Fast and Furious nous invite à faire un pas de plus. Le « contexte », truffé d’effets spéciaux spectaculaires, impose autant d’émotions extrêmes aux spectateurs. S’ils peuvent difficilement ressentir la peur, l’angoisse, la colère ou l’amertume en regardant les visages des héros, le plus souvent figés, ils sont en revanche invités à ressentir ces mêmes émotions devant des scènes extraordinaires, où l’homme semble céder le pas à la machine : ils éprouvent la détermination face à un vieux véhicule à bout de forces qui cherche à gagner une course, la colère devant un sous-marin qui surgit du fond d’un lac, dans un fracas de tôle et de glace pour écraser ses ennemis, la peur devant l’embardée d’un véhicule comme frappé d’effroi, un sentiment de liberté et de joie face au ballet harmonieux d’un groupe de voitures décrivant des arabesques sur un lac gelé et immaculé…

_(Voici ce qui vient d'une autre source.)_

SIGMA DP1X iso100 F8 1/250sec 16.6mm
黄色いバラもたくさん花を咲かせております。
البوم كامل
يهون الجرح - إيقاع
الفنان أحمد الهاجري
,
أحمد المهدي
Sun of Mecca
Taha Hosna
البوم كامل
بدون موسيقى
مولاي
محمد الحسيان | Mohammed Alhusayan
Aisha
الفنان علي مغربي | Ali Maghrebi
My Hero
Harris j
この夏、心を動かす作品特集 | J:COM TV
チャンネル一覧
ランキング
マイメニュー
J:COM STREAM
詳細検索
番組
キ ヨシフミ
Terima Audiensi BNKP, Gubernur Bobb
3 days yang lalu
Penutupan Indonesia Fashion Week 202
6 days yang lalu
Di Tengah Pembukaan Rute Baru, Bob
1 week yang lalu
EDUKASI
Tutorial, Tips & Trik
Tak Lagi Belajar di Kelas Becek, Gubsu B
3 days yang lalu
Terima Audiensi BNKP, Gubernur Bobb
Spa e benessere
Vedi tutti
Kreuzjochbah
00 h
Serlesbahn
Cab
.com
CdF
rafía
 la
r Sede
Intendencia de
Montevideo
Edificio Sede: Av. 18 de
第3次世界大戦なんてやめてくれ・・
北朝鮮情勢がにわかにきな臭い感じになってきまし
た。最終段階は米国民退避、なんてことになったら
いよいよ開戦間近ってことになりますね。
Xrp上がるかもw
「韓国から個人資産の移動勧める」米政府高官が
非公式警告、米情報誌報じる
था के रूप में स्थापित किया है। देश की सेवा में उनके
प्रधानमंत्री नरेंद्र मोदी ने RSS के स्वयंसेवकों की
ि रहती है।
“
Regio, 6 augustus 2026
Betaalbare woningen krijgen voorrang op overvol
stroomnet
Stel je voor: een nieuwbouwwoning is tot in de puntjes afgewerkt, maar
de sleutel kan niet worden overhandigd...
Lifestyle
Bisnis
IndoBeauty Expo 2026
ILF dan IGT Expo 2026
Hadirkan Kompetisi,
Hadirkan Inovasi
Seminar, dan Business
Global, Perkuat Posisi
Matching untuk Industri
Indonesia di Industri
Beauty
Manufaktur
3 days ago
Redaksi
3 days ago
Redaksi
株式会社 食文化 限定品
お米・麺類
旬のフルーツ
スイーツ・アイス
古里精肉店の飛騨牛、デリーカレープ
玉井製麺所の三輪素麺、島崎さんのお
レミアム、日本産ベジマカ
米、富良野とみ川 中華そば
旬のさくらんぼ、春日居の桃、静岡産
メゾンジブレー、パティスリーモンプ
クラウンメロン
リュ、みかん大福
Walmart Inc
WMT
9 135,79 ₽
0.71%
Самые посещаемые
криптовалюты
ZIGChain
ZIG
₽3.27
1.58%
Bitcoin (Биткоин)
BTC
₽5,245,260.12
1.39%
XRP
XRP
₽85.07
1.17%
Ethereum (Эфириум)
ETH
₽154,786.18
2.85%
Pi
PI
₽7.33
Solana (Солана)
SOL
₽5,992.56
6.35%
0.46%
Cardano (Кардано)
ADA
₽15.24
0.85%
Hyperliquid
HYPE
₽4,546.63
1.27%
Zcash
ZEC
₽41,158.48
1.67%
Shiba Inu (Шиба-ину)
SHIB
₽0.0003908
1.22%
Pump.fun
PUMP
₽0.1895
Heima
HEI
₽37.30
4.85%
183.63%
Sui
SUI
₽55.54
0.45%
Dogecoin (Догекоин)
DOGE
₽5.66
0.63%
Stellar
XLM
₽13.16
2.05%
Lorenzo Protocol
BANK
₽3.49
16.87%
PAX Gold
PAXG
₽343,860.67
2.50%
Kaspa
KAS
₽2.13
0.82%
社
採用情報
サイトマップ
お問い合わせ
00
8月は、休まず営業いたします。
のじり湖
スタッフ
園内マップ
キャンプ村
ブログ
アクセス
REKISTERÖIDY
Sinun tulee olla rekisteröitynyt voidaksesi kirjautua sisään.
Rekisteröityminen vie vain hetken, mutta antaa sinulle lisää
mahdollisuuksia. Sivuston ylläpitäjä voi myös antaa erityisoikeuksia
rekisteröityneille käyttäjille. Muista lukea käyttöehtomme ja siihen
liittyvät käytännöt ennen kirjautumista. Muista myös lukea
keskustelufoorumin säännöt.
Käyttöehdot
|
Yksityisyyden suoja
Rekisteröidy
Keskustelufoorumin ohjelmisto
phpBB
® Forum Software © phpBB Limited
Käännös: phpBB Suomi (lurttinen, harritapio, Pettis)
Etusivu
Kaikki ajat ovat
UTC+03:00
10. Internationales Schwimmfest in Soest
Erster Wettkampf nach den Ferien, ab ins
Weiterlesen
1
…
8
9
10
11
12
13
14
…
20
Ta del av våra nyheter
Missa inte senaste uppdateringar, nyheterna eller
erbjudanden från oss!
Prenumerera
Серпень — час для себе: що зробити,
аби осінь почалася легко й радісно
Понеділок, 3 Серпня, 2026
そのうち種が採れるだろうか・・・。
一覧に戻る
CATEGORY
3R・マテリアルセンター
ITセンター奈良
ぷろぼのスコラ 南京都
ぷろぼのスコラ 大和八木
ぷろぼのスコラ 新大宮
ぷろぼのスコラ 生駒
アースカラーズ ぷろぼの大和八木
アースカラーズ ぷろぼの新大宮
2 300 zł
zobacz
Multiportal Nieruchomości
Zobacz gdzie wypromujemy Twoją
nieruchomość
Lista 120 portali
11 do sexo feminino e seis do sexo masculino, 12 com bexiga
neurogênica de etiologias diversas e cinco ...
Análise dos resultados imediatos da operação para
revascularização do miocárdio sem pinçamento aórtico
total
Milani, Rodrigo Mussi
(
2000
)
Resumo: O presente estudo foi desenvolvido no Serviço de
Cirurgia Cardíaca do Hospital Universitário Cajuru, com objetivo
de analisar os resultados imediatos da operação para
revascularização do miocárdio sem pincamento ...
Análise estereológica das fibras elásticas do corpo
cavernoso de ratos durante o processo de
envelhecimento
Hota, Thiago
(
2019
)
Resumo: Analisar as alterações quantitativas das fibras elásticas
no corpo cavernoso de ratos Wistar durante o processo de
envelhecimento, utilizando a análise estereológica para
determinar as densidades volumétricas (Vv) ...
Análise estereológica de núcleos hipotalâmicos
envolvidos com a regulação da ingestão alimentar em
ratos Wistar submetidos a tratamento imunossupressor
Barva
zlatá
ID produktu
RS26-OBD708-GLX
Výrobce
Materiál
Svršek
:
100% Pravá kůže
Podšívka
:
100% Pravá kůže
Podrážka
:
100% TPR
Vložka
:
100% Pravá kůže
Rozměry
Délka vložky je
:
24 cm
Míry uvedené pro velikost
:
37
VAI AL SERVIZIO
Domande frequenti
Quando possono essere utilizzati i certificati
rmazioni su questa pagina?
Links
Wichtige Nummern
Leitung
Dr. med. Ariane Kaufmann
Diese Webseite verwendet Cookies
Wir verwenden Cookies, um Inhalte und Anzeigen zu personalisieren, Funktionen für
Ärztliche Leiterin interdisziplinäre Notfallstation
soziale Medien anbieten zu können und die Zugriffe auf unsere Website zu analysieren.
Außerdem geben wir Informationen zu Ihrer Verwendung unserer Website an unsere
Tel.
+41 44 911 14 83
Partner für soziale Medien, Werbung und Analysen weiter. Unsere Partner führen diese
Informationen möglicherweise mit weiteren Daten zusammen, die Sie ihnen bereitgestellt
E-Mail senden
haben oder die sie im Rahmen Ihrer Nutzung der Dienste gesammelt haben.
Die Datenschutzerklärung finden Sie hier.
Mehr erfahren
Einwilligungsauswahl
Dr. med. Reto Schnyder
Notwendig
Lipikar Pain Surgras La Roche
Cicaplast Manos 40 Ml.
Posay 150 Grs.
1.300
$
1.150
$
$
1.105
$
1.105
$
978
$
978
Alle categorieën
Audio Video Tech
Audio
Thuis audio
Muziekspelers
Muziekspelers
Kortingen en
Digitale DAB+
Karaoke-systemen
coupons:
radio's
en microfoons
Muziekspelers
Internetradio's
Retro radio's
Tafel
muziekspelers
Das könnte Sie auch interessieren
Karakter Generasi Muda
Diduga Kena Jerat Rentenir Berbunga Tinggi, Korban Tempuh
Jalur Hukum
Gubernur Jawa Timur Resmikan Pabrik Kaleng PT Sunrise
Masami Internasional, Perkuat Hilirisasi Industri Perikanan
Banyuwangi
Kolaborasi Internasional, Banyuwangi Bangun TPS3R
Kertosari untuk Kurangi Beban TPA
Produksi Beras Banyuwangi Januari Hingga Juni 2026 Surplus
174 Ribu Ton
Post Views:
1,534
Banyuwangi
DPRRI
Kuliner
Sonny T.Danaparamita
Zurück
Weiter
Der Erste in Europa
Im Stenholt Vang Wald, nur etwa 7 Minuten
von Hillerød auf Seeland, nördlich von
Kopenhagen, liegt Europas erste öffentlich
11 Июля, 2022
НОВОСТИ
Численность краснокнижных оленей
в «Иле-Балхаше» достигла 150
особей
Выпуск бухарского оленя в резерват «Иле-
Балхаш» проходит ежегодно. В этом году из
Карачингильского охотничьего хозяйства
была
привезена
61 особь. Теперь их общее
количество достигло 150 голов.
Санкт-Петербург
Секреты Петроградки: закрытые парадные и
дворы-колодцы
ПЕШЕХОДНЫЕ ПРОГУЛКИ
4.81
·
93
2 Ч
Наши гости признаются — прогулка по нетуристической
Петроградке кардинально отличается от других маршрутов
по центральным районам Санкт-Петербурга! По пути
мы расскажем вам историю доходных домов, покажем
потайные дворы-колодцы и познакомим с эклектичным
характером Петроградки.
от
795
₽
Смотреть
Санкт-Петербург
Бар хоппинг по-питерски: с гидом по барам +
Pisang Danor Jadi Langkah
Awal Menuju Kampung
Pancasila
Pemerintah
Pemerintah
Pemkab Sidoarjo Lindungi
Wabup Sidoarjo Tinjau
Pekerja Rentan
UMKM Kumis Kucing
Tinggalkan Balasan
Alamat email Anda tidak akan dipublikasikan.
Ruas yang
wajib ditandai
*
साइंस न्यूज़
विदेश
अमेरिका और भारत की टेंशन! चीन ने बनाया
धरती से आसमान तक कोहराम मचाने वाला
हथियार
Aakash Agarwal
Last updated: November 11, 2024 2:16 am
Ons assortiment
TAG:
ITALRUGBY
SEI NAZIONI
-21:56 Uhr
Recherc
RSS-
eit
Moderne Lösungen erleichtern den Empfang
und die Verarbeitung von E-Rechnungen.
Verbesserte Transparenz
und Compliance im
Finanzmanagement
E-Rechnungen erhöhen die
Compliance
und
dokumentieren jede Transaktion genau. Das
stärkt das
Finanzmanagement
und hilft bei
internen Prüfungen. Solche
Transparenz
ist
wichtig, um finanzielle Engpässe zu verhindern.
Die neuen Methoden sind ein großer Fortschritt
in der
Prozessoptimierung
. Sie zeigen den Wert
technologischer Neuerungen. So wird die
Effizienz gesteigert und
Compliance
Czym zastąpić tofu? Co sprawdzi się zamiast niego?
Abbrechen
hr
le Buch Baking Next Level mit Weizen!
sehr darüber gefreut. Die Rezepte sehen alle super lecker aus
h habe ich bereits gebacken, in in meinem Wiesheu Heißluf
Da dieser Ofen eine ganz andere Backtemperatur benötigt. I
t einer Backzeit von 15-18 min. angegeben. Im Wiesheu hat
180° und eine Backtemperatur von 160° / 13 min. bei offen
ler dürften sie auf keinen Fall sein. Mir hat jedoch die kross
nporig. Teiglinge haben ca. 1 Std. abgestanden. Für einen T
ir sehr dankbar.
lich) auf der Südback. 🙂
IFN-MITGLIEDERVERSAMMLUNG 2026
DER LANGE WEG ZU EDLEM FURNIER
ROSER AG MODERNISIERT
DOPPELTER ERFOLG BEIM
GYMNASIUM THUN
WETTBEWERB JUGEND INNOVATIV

Nos contemporains seraient-ils donc devenus si peu capables d’identifier les émotions sur un visage, qu’il faille créer des substituts pour les leur faire éprouver ?

 

La consommation télévisuelle précoce empêche l’identification des émotions

Revenons à la famille et à sa fonction première, la socialisation affective. Aujourd’hui, beaucoup d’enfants de moins de trois ans passent une grande partie de leur temps devant la télévision et des écrans divers, leur temps d’éveil étant déjà limité par leur jeune âge[3]. De ce fait, ils disposent de moins de temps disponible pour interagir avec les humains. Or, cette période est très importante dans la construction de l’empathie émotionnelle[4], c’est-à-dire de la capacité d’identifier la signification des expressions du visage d’autrui. La chercheuse Linda Pagani le confirme dans une étude longitudinale parue en octobre 2016 : les enfants qui, entre 2 et 3 ans, passent plus d’une heure par jour devant la télévision présentent à 13 ans un déficit d’empathie qui se traduit par une difficulté à constituer le visage de l’autre en repère d’émotions partagées[5]. Autrement dit, l’absence d’interactions visuelles avec le visage de leurs parents rend ces enfants durablement moins sensibles à la compréhension des émotions d’autrui. Les effets spéciaux d’un film comme Fast and Furious pourraient donc bien avoir pour objectif de permettre à ces adolescents de compenser leur difficulté à lire les émotions sur le visage des acteurs par la création de situations équivalentes. Ils ressentiraient alors des émotions extrêmes sans avoir recours à l’empathie émotionnelle. Et ils en redemandent ! Les émotions sont indispensables à l’être humain et ce film en procure de multiples. Mais chacun comprendra qu’il y a urgence à encourager partout le contact direct et la familiarisation avec le visage de l’autre, notamment pendant la petite enfance : moins de télé et plus d’activités partagées, et cela à tout âge !

 

[1] Effet de montage par lequel les spectateurs tirent plus de sens de l’interaction d’un plan avec un autre plan auquel il est associé, que du plan lui-même

 

[2] Hitchcock /Truffaut, édition définitive d’Hélène Scott, Gallimard 2003

[3] Lire, à ce sujet, notre futur dossier sur les dangers de la surexposition aux écrans chez les tout-petits (L’école des parents n° 625, octobre-novembre-décembre 2017)

 

[4] Empathie et manipulations, les pièges de la compassion, de Serge Tisseron, Albin Michel, 2017. Lir, à ce sujet, le grand entretien du n° 623 de L’école des parents.

[5] L. S. Pagani, F. Lévesque-Seck and C. Fitzpatrick, “Prospective associations between televiewing at toddlerhood and later self-reported social impairment at middle school in a Canadian longitudinal cohort born in 1997/1998”, Psychological Medicine, Page 1 of 9. © Cambridge University Press, 2016.